目の前に差し出されたとても綺麗でおいしそうなケーキに、思わず目が釘づけになってしまう。
(いろんな種類のベリーがのってて、カラフルだなあ)
(見てるだけで、ワクワクしてくる)
瑞々しいベリーが彩るケーキを見て、胸を躍らせていると……
コロレ「ふふっ、喜んでもらえてるみたいだ。よかった」
○○「っ……!」
(そんなに顔に出てたかな? 恥ずかしい……)
コロレ「おいしそうだよね。僕も早く食べたいんだ! すぐにお茶を用意してくるから、少し待っててね?」
執事「コロレ様、では私が……」
コロレ「ううん、大丈夫。僕がこのケーキに合う茶葉を選んであげたいから」
コロレさんは、最後にまたふわりと微笑んで、部屋を出て行った。
…
……
それからしばらく待っていたけれど、30分過ぎても戻ってくる様子がない。
(何かあったのかな……?)
私は、コロレさんがいるはずの調理場へ向かってみることにした。
調理場を覗いてみると……
(あれ……?)
コロレさんは、何やら真剣な様子でメモを取っていた。
時折、耳たぶを触り考えを巡らせている様子だ。
(声をかけて……大丈夫かな?)
(真剣みたいだから、今は声をかけない方がいいかな……)
そう思ってじっと見つめていると……
コロレ「……ん? ○○さん! 気づかなくてごめんね」
○○「いえ……」
コロレさんは、少し申し訳なさそうに微笑んだ。
コロレ「あー……時間、かかっちゃってたよね。ごめんね」
掛け時計を見ると、コロレさんは慌てて茶葉の詰まった瓶を手に持つ。
○○「何をされてたんですか?」
コロレ「ああ、えっと……どの紅茶がいいか選んでいたら。 新作レシピというか、アイディアが浮かんじゃって……」
コロレさんは眉を下げながら、メモをしていた紙をひらりと見せてくれる。
○○「そうだったんですか」
コロレ「うん、でももう大丈夫。メモしたから。 だからえっと、飲み物だよね。今回のケーキには軽い口当たりの茶葉で……。 あ、あと、お皿も。君とケーキと両方に合うお皿を探したいし……」
どこかのんびりとした様子で、コロレさんは厨房の中を歩き回る。
コロレ「えっと、これがいいかな。
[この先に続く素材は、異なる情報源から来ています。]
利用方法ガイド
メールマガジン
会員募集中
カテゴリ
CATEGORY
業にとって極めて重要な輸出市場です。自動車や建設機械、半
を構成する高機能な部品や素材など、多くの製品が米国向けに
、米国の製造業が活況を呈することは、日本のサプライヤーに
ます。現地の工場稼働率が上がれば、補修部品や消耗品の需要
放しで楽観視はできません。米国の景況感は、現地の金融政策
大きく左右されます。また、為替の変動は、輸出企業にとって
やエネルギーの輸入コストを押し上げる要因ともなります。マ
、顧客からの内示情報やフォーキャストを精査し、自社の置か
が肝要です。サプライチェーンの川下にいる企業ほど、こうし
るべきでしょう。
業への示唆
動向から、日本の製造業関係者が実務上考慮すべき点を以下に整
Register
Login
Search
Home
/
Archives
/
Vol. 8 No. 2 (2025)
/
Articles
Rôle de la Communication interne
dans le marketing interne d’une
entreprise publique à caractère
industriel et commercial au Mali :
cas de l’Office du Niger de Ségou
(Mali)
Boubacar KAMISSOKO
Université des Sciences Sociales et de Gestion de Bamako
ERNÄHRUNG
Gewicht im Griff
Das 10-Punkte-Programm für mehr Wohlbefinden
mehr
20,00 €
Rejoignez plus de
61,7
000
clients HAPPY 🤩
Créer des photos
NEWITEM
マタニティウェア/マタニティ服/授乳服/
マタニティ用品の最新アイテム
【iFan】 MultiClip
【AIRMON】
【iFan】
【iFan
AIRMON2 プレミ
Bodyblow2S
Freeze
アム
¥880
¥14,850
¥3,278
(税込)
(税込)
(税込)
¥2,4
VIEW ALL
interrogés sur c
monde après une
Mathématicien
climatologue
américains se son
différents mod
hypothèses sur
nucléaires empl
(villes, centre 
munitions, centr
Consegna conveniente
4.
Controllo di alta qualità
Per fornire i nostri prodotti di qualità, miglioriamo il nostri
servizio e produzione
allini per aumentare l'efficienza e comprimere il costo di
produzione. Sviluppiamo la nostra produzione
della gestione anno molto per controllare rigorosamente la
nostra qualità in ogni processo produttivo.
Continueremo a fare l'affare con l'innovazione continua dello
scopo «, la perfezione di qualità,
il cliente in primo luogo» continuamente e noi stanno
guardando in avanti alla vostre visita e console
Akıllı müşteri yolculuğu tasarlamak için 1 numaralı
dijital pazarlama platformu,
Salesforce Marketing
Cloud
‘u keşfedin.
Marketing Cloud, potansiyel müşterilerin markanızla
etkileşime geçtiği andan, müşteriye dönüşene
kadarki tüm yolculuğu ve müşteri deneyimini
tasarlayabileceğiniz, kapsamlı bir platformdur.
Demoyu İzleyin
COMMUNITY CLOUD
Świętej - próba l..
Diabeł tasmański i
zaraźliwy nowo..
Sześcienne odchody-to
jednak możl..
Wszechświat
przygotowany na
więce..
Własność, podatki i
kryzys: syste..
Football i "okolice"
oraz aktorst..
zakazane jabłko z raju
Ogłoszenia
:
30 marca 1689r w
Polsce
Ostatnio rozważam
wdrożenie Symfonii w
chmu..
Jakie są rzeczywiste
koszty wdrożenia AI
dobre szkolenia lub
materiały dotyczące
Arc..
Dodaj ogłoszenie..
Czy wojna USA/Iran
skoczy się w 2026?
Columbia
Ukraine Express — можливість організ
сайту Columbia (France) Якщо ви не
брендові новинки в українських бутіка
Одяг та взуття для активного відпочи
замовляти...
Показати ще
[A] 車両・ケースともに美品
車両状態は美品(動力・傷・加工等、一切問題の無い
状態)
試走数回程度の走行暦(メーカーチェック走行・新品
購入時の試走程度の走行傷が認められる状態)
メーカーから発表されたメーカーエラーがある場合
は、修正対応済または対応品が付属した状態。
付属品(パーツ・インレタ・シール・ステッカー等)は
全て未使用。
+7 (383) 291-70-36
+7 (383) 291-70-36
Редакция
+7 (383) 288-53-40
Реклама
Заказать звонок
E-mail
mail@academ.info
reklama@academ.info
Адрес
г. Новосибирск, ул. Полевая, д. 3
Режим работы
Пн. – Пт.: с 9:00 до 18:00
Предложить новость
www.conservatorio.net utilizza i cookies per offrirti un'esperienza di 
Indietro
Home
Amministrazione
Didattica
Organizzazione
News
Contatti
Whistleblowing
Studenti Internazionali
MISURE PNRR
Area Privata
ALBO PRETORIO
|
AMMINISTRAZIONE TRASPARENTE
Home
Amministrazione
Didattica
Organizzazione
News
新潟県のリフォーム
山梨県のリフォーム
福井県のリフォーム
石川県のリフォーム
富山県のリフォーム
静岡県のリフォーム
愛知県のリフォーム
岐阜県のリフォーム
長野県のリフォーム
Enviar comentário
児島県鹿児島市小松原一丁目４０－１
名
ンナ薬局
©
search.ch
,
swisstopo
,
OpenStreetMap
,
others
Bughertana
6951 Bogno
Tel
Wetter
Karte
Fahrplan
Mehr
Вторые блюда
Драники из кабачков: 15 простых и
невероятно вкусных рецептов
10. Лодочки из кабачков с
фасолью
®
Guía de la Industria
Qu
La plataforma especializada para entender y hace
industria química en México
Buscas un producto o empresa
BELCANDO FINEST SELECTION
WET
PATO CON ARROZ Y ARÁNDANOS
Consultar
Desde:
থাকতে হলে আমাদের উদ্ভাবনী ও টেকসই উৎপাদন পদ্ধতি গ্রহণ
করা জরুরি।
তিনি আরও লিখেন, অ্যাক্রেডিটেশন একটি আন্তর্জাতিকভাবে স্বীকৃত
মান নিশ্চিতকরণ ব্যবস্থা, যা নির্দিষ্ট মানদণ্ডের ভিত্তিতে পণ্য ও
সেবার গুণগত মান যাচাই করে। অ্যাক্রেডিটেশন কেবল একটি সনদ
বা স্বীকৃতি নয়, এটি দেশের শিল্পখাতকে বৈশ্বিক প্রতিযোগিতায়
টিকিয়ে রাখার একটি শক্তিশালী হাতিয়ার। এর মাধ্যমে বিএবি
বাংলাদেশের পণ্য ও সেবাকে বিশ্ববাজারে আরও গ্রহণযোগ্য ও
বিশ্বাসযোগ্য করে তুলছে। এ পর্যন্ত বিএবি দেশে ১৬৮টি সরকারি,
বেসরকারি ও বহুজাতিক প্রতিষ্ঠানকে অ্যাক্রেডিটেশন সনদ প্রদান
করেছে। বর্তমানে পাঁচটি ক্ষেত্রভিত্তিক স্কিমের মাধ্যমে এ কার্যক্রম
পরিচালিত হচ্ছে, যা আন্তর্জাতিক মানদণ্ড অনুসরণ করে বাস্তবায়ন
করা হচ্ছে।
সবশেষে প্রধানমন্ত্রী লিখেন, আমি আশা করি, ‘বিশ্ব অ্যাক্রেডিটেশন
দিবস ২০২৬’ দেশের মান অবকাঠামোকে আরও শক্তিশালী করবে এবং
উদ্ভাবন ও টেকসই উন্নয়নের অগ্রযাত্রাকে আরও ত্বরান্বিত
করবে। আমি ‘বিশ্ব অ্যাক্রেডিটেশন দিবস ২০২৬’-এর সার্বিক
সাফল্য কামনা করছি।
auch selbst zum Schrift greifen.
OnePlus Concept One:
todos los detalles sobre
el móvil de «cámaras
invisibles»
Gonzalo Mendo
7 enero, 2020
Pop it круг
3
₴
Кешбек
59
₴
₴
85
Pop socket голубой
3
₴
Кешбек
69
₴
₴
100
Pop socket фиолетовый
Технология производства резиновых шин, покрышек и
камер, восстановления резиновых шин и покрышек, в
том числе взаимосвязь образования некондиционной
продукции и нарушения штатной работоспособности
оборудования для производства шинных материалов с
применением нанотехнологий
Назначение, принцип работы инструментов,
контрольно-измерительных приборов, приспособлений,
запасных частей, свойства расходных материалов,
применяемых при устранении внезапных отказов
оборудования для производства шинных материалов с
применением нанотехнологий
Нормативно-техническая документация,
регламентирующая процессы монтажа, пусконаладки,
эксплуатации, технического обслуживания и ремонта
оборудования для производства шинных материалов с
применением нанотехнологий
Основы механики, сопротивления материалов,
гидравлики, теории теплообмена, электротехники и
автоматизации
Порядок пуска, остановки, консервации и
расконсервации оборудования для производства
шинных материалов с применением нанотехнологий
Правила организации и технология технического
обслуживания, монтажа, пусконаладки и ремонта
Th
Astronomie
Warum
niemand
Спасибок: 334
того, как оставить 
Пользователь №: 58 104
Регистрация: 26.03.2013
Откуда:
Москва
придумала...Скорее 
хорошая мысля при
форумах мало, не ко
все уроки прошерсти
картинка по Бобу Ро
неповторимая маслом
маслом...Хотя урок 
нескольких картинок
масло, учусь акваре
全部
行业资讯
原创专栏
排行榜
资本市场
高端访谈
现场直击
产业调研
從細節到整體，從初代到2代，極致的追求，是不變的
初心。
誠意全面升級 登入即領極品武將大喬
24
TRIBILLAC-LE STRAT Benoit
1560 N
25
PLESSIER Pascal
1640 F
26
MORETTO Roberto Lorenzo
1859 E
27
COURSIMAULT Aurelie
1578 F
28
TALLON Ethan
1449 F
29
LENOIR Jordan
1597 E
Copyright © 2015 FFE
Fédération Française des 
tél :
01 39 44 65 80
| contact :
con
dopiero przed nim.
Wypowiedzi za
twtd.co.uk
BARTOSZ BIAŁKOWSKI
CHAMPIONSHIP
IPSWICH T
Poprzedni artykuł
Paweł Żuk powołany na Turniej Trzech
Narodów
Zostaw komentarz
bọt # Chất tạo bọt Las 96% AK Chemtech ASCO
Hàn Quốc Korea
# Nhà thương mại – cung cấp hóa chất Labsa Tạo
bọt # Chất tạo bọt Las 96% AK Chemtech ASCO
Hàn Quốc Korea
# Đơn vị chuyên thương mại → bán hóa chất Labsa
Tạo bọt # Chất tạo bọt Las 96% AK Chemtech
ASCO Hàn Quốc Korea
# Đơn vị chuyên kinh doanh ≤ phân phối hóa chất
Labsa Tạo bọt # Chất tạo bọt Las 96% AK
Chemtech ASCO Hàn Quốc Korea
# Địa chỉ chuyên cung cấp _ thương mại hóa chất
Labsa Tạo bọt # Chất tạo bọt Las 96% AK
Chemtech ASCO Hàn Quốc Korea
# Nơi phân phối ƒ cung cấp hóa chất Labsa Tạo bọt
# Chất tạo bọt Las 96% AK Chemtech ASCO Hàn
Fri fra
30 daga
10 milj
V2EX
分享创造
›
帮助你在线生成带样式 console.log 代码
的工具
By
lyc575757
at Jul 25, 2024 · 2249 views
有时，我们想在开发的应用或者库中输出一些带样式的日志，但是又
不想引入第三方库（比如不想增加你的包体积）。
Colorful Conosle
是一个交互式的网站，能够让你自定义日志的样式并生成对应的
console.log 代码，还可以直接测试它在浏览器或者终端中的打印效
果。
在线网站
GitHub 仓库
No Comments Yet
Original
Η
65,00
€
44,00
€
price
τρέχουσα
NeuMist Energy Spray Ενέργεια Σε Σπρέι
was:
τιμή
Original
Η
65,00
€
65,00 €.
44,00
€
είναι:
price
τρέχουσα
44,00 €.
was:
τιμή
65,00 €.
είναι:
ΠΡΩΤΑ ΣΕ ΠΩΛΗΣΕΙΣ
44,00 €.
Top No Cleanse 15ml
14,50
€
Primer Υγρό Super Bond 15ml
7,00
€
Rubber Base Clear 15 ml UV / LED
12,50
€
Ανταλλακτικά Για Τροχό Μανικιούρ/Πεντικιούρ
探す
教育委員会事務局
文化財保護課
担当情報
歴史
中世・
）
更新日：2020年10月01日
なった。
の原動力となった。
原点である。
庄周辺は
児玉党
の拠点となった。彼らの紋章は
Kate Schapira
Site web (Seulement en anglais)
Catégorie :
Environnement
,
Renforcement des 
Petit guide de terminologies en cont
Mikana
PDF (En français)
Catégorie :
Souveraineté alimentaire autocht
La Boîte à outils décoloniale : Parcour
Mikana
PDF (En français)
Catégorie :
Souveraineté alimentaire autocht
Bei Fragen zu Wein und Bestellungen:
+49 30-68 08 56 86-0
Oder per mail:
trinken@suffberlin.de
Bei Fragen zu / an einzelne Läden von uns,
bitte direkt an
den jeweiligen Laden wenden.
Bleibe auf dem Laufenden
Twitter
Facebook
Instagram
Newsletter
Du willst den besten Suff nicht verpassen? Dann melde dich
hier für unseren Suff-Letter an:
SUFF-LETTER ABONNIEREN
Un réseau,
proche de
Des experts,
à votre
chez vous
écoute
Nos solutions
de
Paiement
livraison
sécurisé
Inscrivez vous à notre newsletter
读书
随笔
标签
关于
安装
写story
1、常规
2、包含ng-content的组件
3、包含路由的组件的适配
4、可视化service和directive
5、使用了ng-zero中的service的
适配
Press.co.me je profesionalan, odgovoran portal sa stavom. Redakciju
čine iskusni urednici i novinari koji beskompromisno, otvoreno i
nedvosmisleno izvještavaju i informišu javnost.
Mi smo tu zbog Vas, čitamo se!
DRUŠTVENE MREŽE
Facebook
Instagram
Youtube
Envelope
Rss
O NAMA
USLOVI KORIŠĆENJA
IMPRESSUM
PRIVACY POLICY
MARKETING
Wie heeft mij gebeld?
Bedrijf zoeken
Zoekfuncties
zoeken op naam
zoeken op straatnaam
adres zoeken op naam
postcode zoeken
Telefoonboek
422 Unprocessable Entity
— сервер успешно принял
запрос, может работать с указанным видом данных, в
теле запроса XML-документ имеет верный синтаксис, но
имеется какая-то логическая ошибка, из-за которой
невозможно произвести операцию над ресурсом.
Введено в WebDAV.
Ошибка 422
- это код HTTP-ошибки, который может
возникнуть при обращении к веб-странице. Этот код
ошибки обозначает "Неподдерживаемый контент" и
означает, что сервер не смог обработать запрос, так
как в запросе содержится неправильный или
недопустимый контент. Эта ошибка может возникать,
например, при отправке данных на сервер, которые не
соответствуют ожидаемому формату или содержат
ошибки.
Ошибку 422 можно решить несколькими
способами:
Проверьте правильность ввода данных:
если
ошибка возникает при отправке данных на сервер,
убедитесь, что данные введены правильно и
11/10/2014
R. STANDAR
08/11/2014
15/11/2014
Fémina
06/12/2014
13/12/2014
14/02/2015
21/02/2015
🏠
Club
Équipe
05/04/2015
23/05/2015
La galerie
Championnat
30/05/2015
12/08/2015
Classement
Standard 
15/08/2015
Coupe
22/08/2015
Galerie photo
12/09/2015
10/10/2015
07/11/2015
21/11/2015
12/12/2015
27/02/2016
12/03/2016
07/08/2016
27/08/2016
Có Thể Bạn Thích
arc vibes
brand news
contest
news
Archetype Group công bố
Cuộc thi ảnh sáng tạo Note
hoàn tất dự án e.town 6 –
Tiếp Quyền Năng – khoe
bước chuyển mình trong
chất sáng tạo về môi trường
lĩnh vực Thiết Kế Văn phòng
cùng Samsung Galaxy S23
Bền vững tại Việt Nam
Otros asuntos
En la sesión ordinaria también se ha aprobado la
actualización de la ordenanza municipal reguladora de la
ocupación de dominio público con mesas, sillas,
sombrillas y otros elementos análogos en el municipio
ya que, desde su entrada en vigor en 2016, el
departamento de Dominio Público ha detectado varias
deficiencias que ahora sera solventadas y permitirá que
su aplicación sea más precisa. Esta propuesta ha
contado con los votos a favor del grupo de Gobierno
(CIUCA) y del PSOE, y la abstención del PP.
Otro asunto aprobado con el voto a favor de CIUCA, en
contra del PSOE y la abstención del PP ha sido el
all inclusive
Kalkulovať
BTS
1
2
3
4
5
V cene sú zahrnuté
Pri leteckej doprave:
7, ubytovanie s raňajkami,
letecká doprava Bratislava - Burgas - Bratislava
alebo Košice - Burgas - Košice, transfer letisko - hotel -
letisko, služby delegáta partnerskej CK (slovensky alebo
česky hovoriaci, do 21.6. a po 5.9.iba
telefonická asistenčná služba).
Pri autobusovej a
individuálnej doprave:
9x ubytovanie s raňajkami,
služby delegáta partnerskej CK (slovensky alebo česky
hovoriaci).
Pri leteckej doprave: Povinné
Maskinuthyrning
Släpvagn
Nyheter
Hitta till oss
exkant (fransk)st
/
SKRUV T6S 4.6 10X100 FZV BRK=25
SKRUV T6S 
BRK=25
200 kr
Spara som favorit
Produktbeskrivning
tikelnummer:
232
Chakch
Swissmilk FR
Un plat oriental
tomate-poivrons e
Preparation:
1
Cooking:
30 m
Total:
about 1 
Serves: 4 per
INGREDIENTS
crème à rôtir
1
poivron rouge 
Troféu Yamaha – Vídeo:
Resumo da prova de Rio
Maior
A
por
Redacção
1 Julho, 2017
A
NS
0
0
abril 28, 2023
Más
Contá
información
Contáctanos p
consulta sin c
それとも……」
しばらくすると、茶葉の瓶を手に持ったまま、今度はお皿をじっと見つめ始めた。
(ふふ……見てるだけで、なんだか癒されるな)
○○「コロレさんって……マイペースって言われませんか?」
コロレ「えっ……?」
綺麗なアーモンド形の瞳が、丸く見開かれる。
それからみるみるうちに、顔が真っ赤に染まって……
コロレ「あ……うん、そうなんだ。 僕はえっと……よく、マイペースって言われることがあって……っ」
(コロレさん……照れてる?)
背が高いコロレさんの、頬を染めて恥じらう姿はとても可愛らしくて……
○○「私はマイペースなのも、いいと思います」
コロレ「えっ、本当?」
○○「はい」
コロレさんの表情が、まるでチョコレートが蕩けるみたいに柔らかくほころぶ。
コロレ「ふふっ、直さなきゃいけないかなって思ってたけど……。 あっ、でもあとっ、これ。照れちゃうとすぐ顔が赤くなるのも……癖……なんだ」
(やっぱり、可愛い……)
またすぐに気恥ずかしそうに赤い頬に手を当てるコロレさんに、私もつられるように頬が火照るような心地になるのだった…―。